Macron's announcement comes more than three and a half years
into Russia's full-scale invasion of Ukraine, with Macron and other
French officials warning that Moscow risks not stopping at Ukraine's borders.
"The day that you send a signal of weakness to Russia —
which for 10 years has made a strategic choice to become an imperial power
again, that’s to say advance wherever we are weak — well, it will continue to
advance," the French president told radio RTL on Tuesday.
He said France will aim to spend €64 billion in annual
defence spending in 2027, the last year of his second term. That would be
double the €32 billion in annual spending when he became president in 2017.
To display this content from YouTube, you must enable
advertisement tracking and audience measurement.

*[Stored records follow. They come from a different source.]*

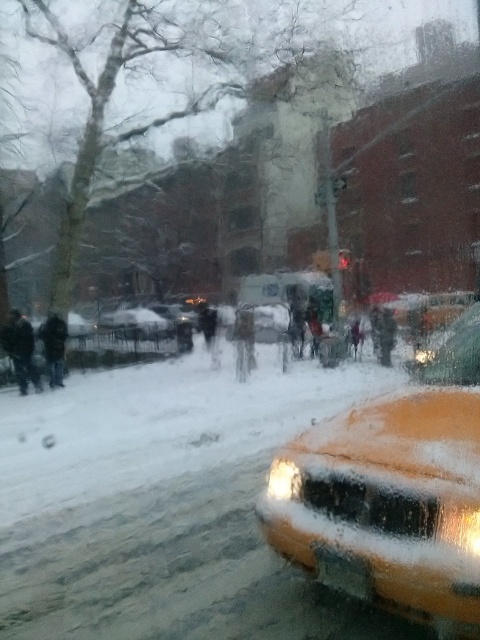 Question: Is dark brown leather jacket at left wider than dark gray coat at center?

Choices:
 (A) yes
 (B) no

Answer: (B)

Question: Is snow-covered sedan at center in front of dark brown leather jacket at left?

Choices:
 (A) no
 (B) yes

Answer: (A)

Question: Does dark gray fabric coat at center come in front of dark gray coat at center?

Choices:
 (A) yes
 (B) no

Answer: (A)

Question: Among these points, which one is nearest to the camera?

Choices:
 (A) (56, 332)
 (B) (136, 310)
 (C) (204, 320)

Answer: (A)

Question: Which object is the farthest from the dark gray fabric coat at center?

Choices:
 (A) dark brown fur coat at center
 (B) dark gray coat at center
 (C) dark brown leather jacket at left
 (D) black matte jacket at center

Answer: (B)

Question: Based on their relative distances, which object is farther from the dark brown leather jacket at left?

Choices:
 (A) orange matte taxi at lower right
 (B) dark gray fabric coat at center
 (C) black matte jacket at center

Answer: (A)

France is not considering restoring conscription, which
ended in the country in 1996.
The country's top general, armed forces chief of staff
Fabien Mandon, sparked uproar at home last week by warning that
France must be ready "to lose its children", adding that Russia is
"preparing for a confrontation by 2030 with our countries".
While around a dozen states have some form of conscription,
the use of military service is uneven across Europe.
But France would join European countries like Baltic states Latvia and Lithuania which
have brought it back in recent years, while others such as Denmark have
toughened its terms.
Military service is seen as a way of bolstering armies with
recruits, but also of providing a large pool of potential reservists, who could
be called up in the case of a future war.
The French armed forces have approximately 200,000 active
military personnel and 47,000 reservists, numbers expected to increase to
210,000 and 100,000 respectively by 2030.
Accused of warmongering by the left, General Mandon has
expressed no regret over his comments last week, saying the aim was to
"alert and prepare" amid a "rapidly deteriorating" context.
Mandon argued on Saturday that the reactions to his comments
"show that this is something that was perhaps not sufficiently perceived
in our population".
But ahead of Thursday's announcement, Macron and other
officials have been at pains to douse the outcry caused by the general's
forthright comments and fears that French youth were heading for the front
lines.
The president on Tuesday said he needed to dispel any
notion "we are going to send our young people to Ukraine".